Pollution poses a threat as catastrophic as weapons of mass destruction, Britain's top scientist has warned, as a major international environment conference on greenhouse gases opened in Canada.
Source:
SBS
29 Nov 2005 - 12:00 AM  UPDATED 22 Aug 2013 - 12:18 PM

Lord Robert May, president of the Royal Society, issued the warning as the UN meeting got underway in Montreal.

"The impacts of global warming are many and serious: sea-level rise ... changes in availability of fresh water ... and the increasing incidence of extreme events -- floods, droughts, and hurricanes,” Lord May said.

“The serious consequences of which are rising to levels which invite comparison with weapons of mass destruction," Lord May added, in an advance copy of his speech released to coincide with the UN conference.

Kyoto’s fate

It’s the first meeting since the Kyoto Protocol, the UN’s treaty for curbing greenhouse gases, took effect on January 16.

The 12 day talks will decide the fate of the protocol, signed by 156 countries.

But the agreement does not include fast-growing developing countries, such as China and India.

And Australia and the world’s worst polluter, the United States, are another two notable non- signatories.

US President George W Bush argues Kyoto penalises the oil-dependent US economy.

Host Canada has expressed hopes of easing a dispute between the US and Australia, and other countries on ways to combat global warming.

But Harlan Watson, the chief American negotiator at the climate change talks, says the Canadian approach, so far, is unacceptable.

“We're going to resist it absolutely and we've made that clear on a number of levels to the Canadian government. We feel very strongly, it's not appropriate. The ground is not there yet.

“There are many, many different ideas. People are not yet ready to move ahead under the convention. Kyoto parties though ought to be able to move ahead under the protocol,” he said.

Greenpeace spokesman, Steven Tindale, says the talks must not be stalled because of two countries.

“The important thing is that those countries that have ratified the Kyoto protocol which is most of the world minus the United States and Australia that those countries do move ahead with a regime of binding targets beyond 2012.”

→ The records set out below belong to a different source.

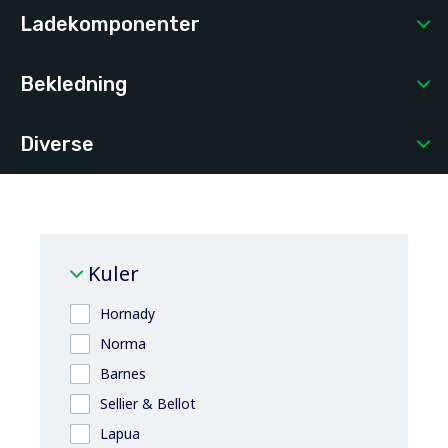
Ladekomponenter
Bekledning
Diverse
Kuler
Hornady
Norma
Barnes
Sellier & Bellot
Lapua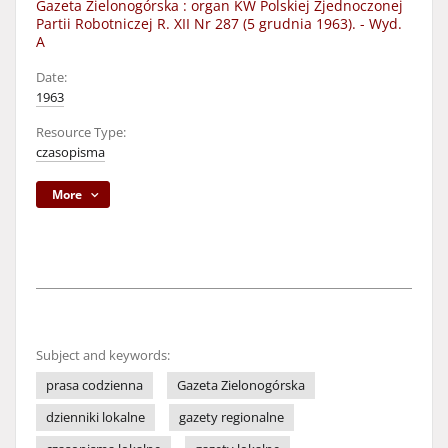
Gazeta Zielonogórska : organ KW Polskiej Zjednoczonej
Partii Robotniczej R. XII Nr 287 (5 grudnia 1963). - Wyd.
A
Date:
1963
Resource Type:
czasopisma
More
Subject and keywords:
prasa codzienna
Gazeta Zielonogórska
dzienniki lokalne
gazety regionalne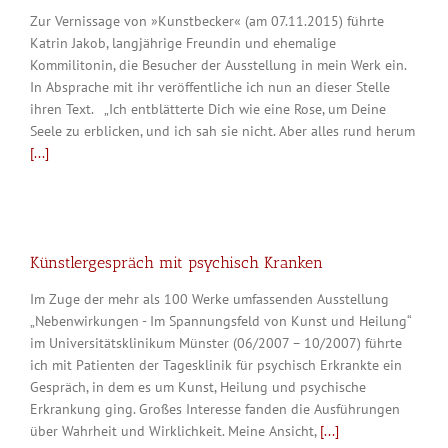
Zur Vernissage von »Kunstbecker« (am 07.11.2015) führte
Katrin Jakob, langjährige Freundin und ehemalige
Kommilitonin, die Besucher der Ausstellung in mein Werk ein.
In Absprache mit ihr veröffentliche ich nun an dieser Stelle
ihren Text. „Ich entblätterte Dich wie eine Rose, um Deine
Seele zu erblicken, und ich sah sie nicht. Aber alles rund herum
[...]
Künstlergespräch mit psychisch Kranken
Im Zuge der mehr als 100 Werke umfassenden Ausstellung
„Nebenwirkungen - Im Spannungsfeld von Kunst und Heilung“
im Universitätsklinikum Münster (06/2007 – 10/2007) führte
ich mit Patienten der Tagesklinik für psychisch Erkrankte ein
Gespräch, in dem es um Kunst, Heilung und psychische
Erkrankung ging. Großes Interesse fanden die Ausführungen
über Wahrheit und Wirklichkeit. Meine Ansicht,
[...]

“If the Canadians then outside of that process want to talk to the Americans and the Australians then fair enough, there's nothing to be lost in that, as long as it's not allowed to hold up progress,” he said.

Help to curb emissions

Up to 10,000 delegates from 189 nations will look at ways to help big developing nations like China and India curb their emissions.

"Everybody understands the problem but there are big differences on the solutions," Canadian Environment Minister Stephane Dion said of global warming.

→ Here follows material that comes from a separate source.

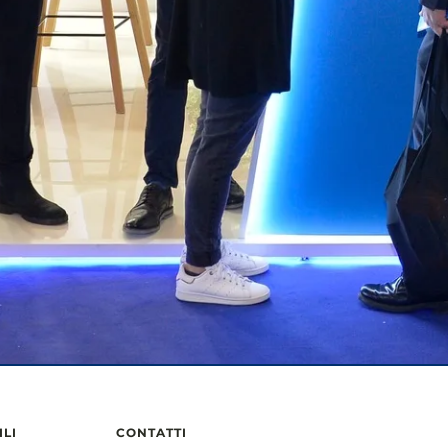
ILI
CONTATTI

Friends of the Earth has warned that the window of opportunity to act was closing fast.

"Extreme weather events, drought and rising sea levels threaten the lives and livelihoods of millions of people around the world. Negotiators must remember this as they enter these talks," said Catherine Pearce of Friends of the Earth International.

Observers are gloomy about the prospects of the Montreal talks of coming up with a post-2012 deal, that satisfies everybody.

But Lord May said the convention could help by agreeing to a pollution analysis that calculates the potential costs of corrective action - and the fallout if nothing was done.

"We need countries to initiate a study into the consequences of stabilising greenhouse gas concentrations at, below, or above twice pre-industrial levels, so that the international community can assess the potential costs of their actions or lack of them,” he said.

"Such an analysis could focus the minds of political leaders, currently worried more about the costs to them of acting now than they are by the consequences for the planet of acting too little, too late," Lord May said.

Regions uninhabitable

Lord May pointed to Hurricane Katrina, which devastated the US city of New Orleans in August, as an example of what could happen more often if global warming wasn’t tackled.

“Studies undertaken before the storm suggested rising sea temperatures would mean more severe hurricanes,” Lord May said.

"The estimated damage inflicted by Katrina is equivalent to 1.7 per cent of US GDP this year, and it is conceivable that the Gulf Coast of the US could be effectively uninhabitable by the end of the century," he said.

Atmospheric CO2 levels are now at the highest in 650,000 years, scientists say, and 2005 is likely to go into history books as the warmest year on record.

For post-2012 Kyoto to make serious inroads into this pollution, it would have to include the United States and big developing countries.